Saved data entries
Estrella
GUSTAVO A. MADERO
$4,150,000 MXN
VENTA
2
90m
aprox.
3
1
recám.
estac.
---
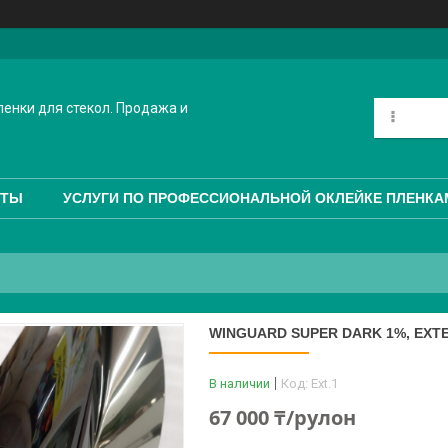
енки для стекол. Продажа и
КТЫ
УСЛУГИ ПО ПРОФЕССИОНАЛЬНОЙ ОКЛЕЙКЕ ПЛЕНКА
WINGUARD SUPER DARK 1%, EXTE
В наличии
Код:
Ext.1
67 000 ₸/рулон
* * *
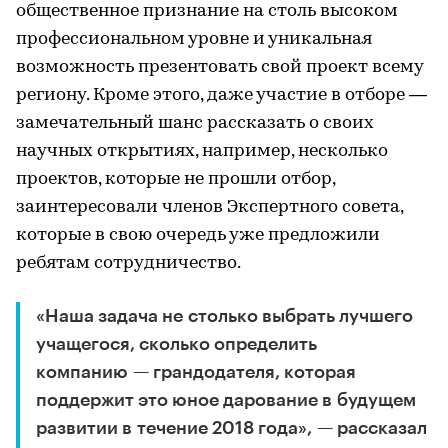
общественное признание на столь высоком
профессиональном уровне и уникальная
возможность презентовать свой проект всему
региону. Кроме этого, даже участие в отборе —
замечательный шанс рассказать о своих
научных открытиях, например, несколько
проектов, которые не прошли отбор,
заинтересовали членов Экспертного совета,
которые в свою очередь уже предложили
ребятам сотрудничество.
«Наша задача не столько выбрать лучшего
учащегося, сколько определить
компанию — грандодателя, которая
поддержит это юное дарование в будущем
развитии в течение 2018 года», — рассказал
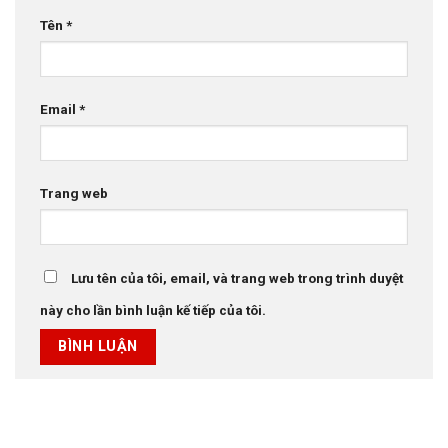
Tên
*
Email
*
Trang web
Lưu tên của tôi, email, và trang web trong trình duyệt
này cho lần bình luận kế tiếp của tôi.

- _Prompt_: Using the data above, set down each line from the line with "ребятам сотрудничество." to the line with "này cho lần bình luận kế tiếp của tôi." exactly, both ends included, and leave the pictures behind. Nothing else belongs.

- _Expected output_:
ребятам сотрудничество.
«Наша задача не столько выбрать лучшего
учащегося, сколько определить
компанию — грандодателя, которая
поддержит это юное дарование в будущем
развитии в течение 2018 года», — рассказал
Tên
*
Email
*
Trang web
Lưu tên của tôi, email, và trang web trong trình duyệt
này cho lần bình luận kế tiếp của tôi.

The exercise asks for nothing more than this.